Vision-guided robots with deep-learning programs for industrial applications recognize various types of packaging, location and other variables (e.g., partly buried under other packaging) and direct machine action based on those variables. Compared to self-driving cars, some of the variables for industrial robots are not as complex, but the underlying approach to learning and responding quickly is the same.

There are three requirements for deep learning solutions -- computer processing power, high-quality and varied data and deep learning algorithms. Each requirement is dependent on the other. 

Deep learning vision systems for vision-guided industrial robots

Commercial applications using robots to pick, place, palletize or de-palletize in a warehouse environment require three basic building blocks -- cameras, software and robots. The cameras and robots are the eyes and arms; the software is the brain. All three components must work together to optimize system performance.

Camera technology enables the flow of high-quality data. Cameras and post image processing provide a stream of data ready for the deep-learning algorithm to evaluate. Some cameras are better suited for an application, but that itself is not what makes a vision-guided robot capable of deep learning. The camera supplies data but does not translate data into actionable commands.

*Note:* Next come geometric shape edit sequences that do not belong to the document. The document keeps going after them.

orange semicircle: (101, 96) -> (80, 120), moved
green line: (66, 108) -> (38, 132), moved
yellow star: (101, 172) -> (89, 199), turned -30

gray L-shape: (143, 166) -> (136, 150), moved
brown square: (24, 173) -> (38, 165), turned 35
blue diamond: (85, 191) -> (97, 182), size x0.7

This is where the role of software comes in, which is the deep learning algorithm – data in from cameras, process, results out to robots.

The robot and end-effector (a.k.a. gripper) also play a critical role in system performance. They must provide the level of reach, grip-strength, dexterity, and speed required for the application. The robot and end-effector respond to commands from the deep learning algorithm. Without the deep learning algorithm, the robot would respond to pre-programmed, pre-configured commands.

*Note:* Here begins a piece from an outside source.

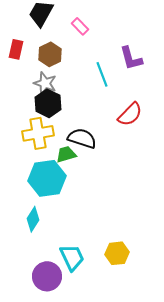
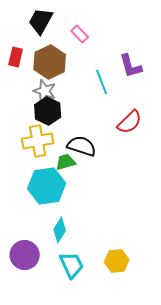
brown hexagon: (50, 54) -> (50, 62), size x1.4
cyan diamond: (33, 219) -> (60, 230), moved
purple circle: (47, 276) -> (25, 255), moved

To summarize, there are three points to remember about AI and vision-guided robotic systems:

• Deep learning algorithms classify data in multiple categories.

• Deep learning algorithms require both high-quality and varied data.

• Algorithms become more powerful over time.

Latest developments in camera technology and computer processing power serve as building blocks to advanced deep learning software that improves robot performance. The future has arrived.